American radio variety program (1932–1935)

The Fire Chief is an American variety radio program that starred Ed Wynn and was broadcast on NBC from April 26, 1932, to June 4, 1935. It was also known as The Texaco Fire Chief. The show had an audience of 29 million people, and through it Wynn "became a household figure".

==Overview==
Episodes typically began with the sounds fo bells clanging, horns tooting, and Wynn laughing hysterically, after which he spoke his opening line in a falsetto voice that was cracking. Graham McNamee was Wynn's straight man for exchanging jokes as the format alternated segments of music and jokes for the show's 30 minutes. Don Voorhees was the first music director, leading the 35-piece Fire Chief Band and the Fire Chief Double Quartet male vocal group. Eddy Duchin replaced Voorhees beginning on October 2, 1934. Wynn said of The Fire Chief: "This is a program that's different. No theme song, no crooner, no soprano, and no contests."

The Fire Chief concept was originated by Thomas S. Buchanan, an advertising executive who handled the Texaco account for the Hanff-Metzger agency. He created Fire Chief as the name for Texaco's gasoline, and it was later applied to the program and to Wynn. The actor became identified with the character; Wynn said that in the summer of 1934 "about twenty-four cities invited me as their guest and made me their fire chief." He added, "I was no longer an actor; they received me as a character, as one of them. They told me I was a part of their families, because I was always in their homes. even though only by radio. 'The mere fact.' they said, 'that you're in our homes makes you belong to us.'" Wynn told friends that he was unable to understand his popularity that resulted from the radio program, and it bewildered him. The program's impact brought an abrupt change in Wynn's public image. He said, "I spent 29 years plugging the name 'The Perfect Fool'. Now, in a few short weeks, it's of no use. I am now 'The Fire Chief' and not even my best friends will call me anything else."

==Production and promotion==
Using an approach that differed from most radio programs, Wynn performed in costumes that included bell-bottom coats, fireman outfits (including helmet), funny hats, and raccoon coats. He usually changed costumes six to eight times per episode and wore as many as 30 hats during a show. He said that wearing the outfits made him feel funny, and he hoped that feeling would make him sound funny. The show had an in-studio audience, which was also unusual for its time.
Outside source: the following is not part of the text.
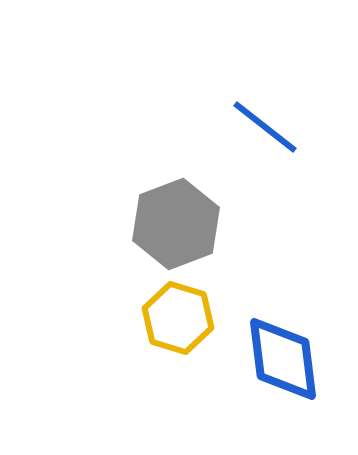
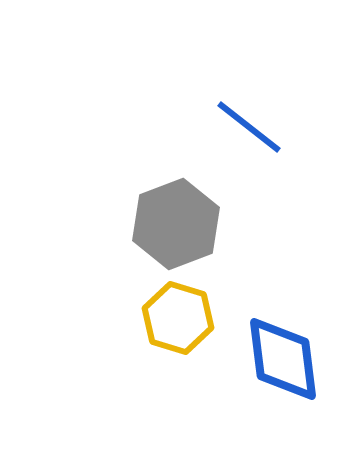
blue line: moved 16 px left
Texaco sponsored The Fire Chief, which was broadcast on Tuesdays at 9:30 p.m. Eastern Time. Wynn's character created an interest in fire-chief helmets, which led to a promotion in which listeners could visit a Texaco dealer to obtain a red fire chief's hat. The New York Times reported, "The immediate demand was overwhelming." By July 1932, dealers had ordered 2.75 million helmets at a cost of $6.75 per 100. Hawkers also sold models of the hats on streets.

The Fire Chief initially originated from NBC's Crystal Studio (formerly the Frolic Theatre) atop the New Amsterdam Theatre in New York City. NBC received so many requests for tickets that some recipients had to wait five or six weeks to attend a broadcast. Part of the program's first year occurred concurrently with Wynn's tour in the musical comedy The Laugh Parade. During the tour, each week's broadcast originated from the theater in which the stage show was playing. Proceeds from nominal admissions charges for the broadcast were donated to charities in each community. During the program's second year, Wynn toured with a condensed version of Laugh Parade, but he did not do the stage show on Tuesdays. Instead, he returned to New York City for each broadcast.

Wynn and McNamee rehearsed their lines alone on stage with Wynn in costume. The orchestra was dismissed after its rehearsal so that the musicians would not hear the dialogue until the show was broadcast, ensuring a spontaneous reaction to what was said. Some people listened via a backstage radio and provided feedback to the two men.

==In popular culture==
In late 1933, Metro-Goldwyn-Mayer released the film The Chief, starring Wynn in his familiar role. A review in The New York Times said, "Mr. Wynn transfers his celebrated radio character to the screen and it comes out, visually, a good deal less hilarious than on the air waves". The end of the film showed Wynn "in a typical radio broadcast, dictating answers to his fan mail".